*Pixel coordinate grounding data*:
________________________________________

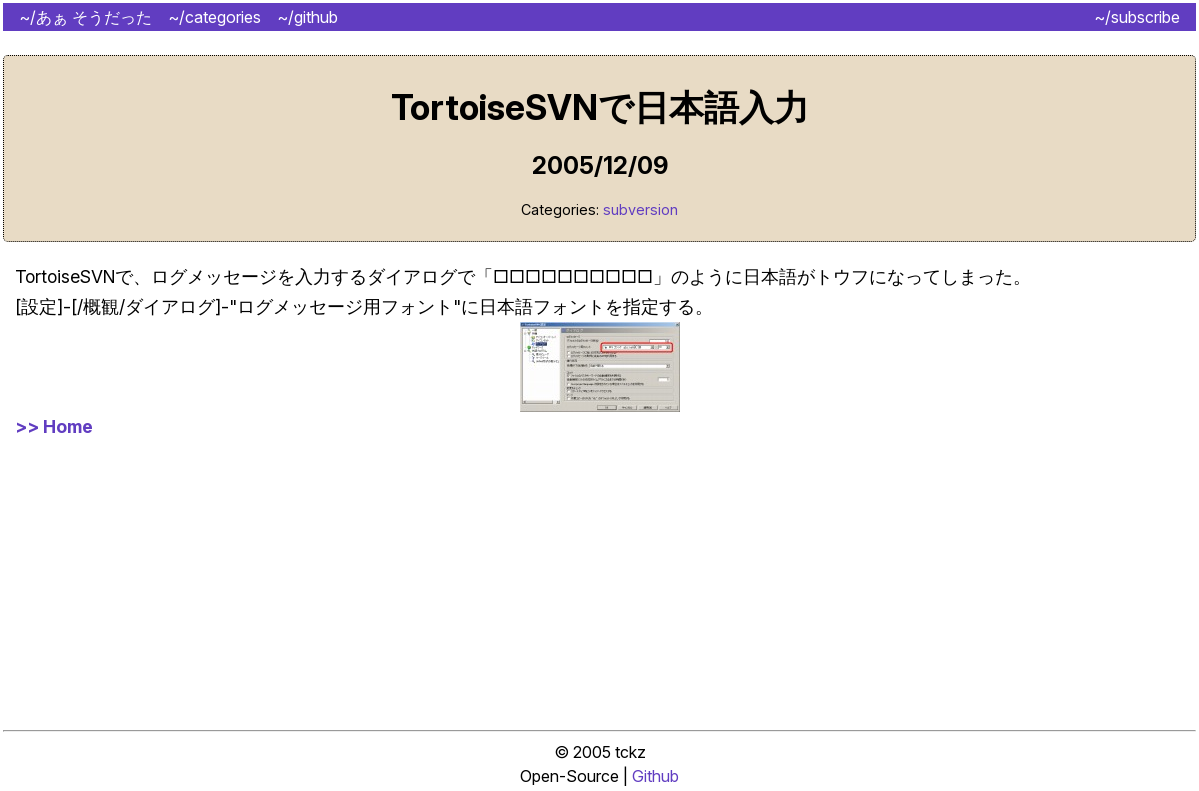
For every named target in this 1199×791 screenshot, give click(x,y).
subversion (640, 209)
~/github (307, 17)
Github (655, 776)
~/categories (214, 17)
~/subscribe (1137, 17)
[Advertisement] (599, 582)
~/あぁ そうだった (85, 17)
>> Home (54, 426)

________________________________________

*What you need to do*: This task asks for the data above repeated exactly, without a single picture.

*Solution*:
For every named target in this 1199×791 screenshot, give click(x,y).
subversion (640, 209)
~/github (307, 17)
Github (655, 776)
~/categories (214, 17)
~/subscribe (1137, 17)
[Advertisement] (599, 582)
~/あぁ そうだった (85, 17)
>> Home (54, 426)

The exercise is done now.